Center for Bioinformatics and Computational Biology, and the Institute of Biomedical Sciences, College of Life Science, East China Normal University, Shanghai, China.
PLoS One. 2011;6(11):e28318. doi: 10.1371/journal.pone.0028318. Epub 2011 Nov 30.

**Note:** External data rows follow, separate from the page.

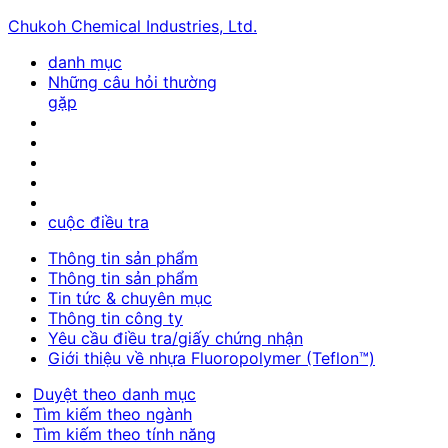
Chukoh Chemical Industries, Ltd.
danh mục
Những câu hỏi thường
gặp
cuộc điều tra
Thông tin sản phẩm
Thông tin sản phẩm
Tin tức & chuyên mục
Thông tin công ty
Yêu cầu điều tra/giấy chứng nhận
Giới thiệu về nhựa Fluoropolymer (Teflon™)
Duyệt theo danh mục
Tìm kiếm theo ngành
Tìm kiếm theo tính năng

In their expression process, different genes can generate diverse functional products, including various protein-coding or noncoding RNAs. Here, we investigated the protein-coding capacities and the expression levels of their isoforms for human known genes, the conservation and disease association of long noncoding RNAs (ncRNAs) with two transcriptome sequencing datasets from human brain tissues and 10 mixed cell lines. Comparative analysis revealed that about two-thirds of the genes expressed between brain and cell lines are the same, but less than one-third of their isoforms are identical. Besides those genes specially expressed in brain and cell lines, about 66% of genes expressed in common encoded different isoforms. Moreover, most genes dominantly expressed one isoform and some genes only generated protein-coding (or noncoding) RNAs in one sample but not in another. We found 282 human genes could encode both protein-coding and noncoding RNAs through alternative splicing in the two samples. We also identified more than 1,000 long ncRNAs, and most of those long ncRNAs contain conserved elements across either 46 vertebrates or 33 placental mammals or 10 primates. Further analysis showed that some long ncRNAs differentially expressed in human breast cancer or lung cancer, several of those differentially expressed long ncRNAs were validated by RT-PCR. In addition, those validated differentially expressed long ncRNAs were found significantly correlated with certain breast cancer or lung cancer related genes, indicating the important biological relevance between long ncRNAs and human cancers. Our findings reveal that the differences of gene expression profile between samples mainly result from the expressed gene isoforms, and highlight the importance of studying genes at the isoform level for completely illustrating the intricate transcriptome.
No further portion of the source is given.